> Records from a collection
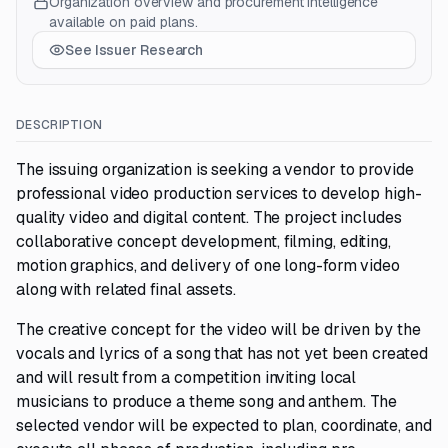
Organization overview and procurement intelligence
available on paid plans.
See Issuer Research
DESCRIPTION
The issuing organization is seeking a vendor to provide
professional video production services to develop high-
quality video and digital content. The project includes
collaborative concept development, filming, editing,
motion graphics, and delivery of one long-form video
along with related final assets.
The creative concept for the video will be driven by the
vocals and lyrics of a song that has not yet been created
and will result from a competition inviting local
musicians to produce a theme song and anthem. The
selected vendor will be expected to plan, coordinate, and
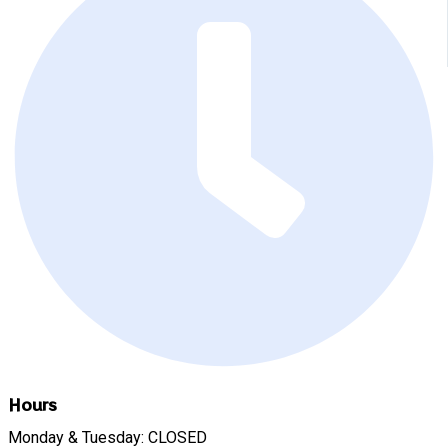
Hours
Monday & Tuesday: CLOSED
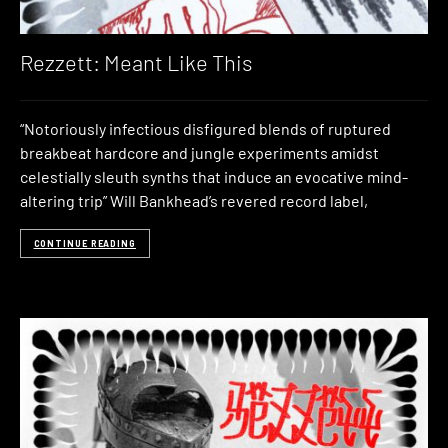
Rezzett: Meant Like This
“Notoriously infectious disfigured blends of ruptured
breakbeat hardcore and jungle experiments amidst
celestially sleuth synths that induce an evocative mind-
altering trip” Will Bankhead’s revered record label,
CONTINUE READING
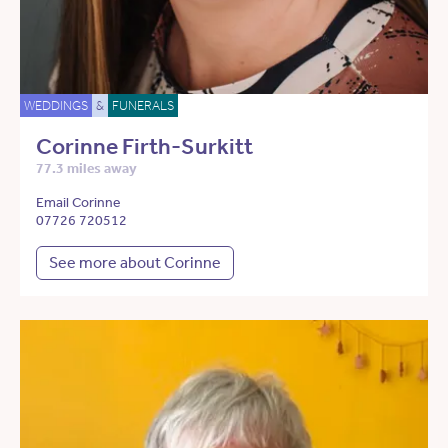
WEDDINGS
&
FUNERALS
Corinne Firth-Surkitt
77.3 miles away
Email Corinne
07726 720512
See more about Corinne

> Task description
Retype the records above exactly, pictures omitted.

> Result of the task
Organization overview and procurement intelligence
available on paid plans.
See Issuer Research
DESCRIPTION
The issuing organization is seeking a vendor to provide
professional video production services to develop high-
quality video and digital content. The project includes
collaborative concept development, filming, editing,
motion graphics, and delivery of one long-form video
along with related final assets.
The creative concept for the video will be driven by the
vocals and lyrics of a song that has not yet been created
and will result from a competition inviting local
musicians to produce a theme song and anthem. The
selected vendor will be expected to plan, coordinate, and
Hours
Monday & Tuesday: CLOSED
Rezzett: Meant Like This
“Notoriously infectious disfigured blends of ruptured
breakbeat hardcore and jungle experiments amidst
celestially sleuth synths that induce an evocative mind-
altering trip” Will Bankhead’s revered record label,
CONTINUE READING
WEDDINGS
&
FUNERALS
Corinne Firth-Surkitt
77.3 miles away
Email Corinne
07726 720512
See more about Corinne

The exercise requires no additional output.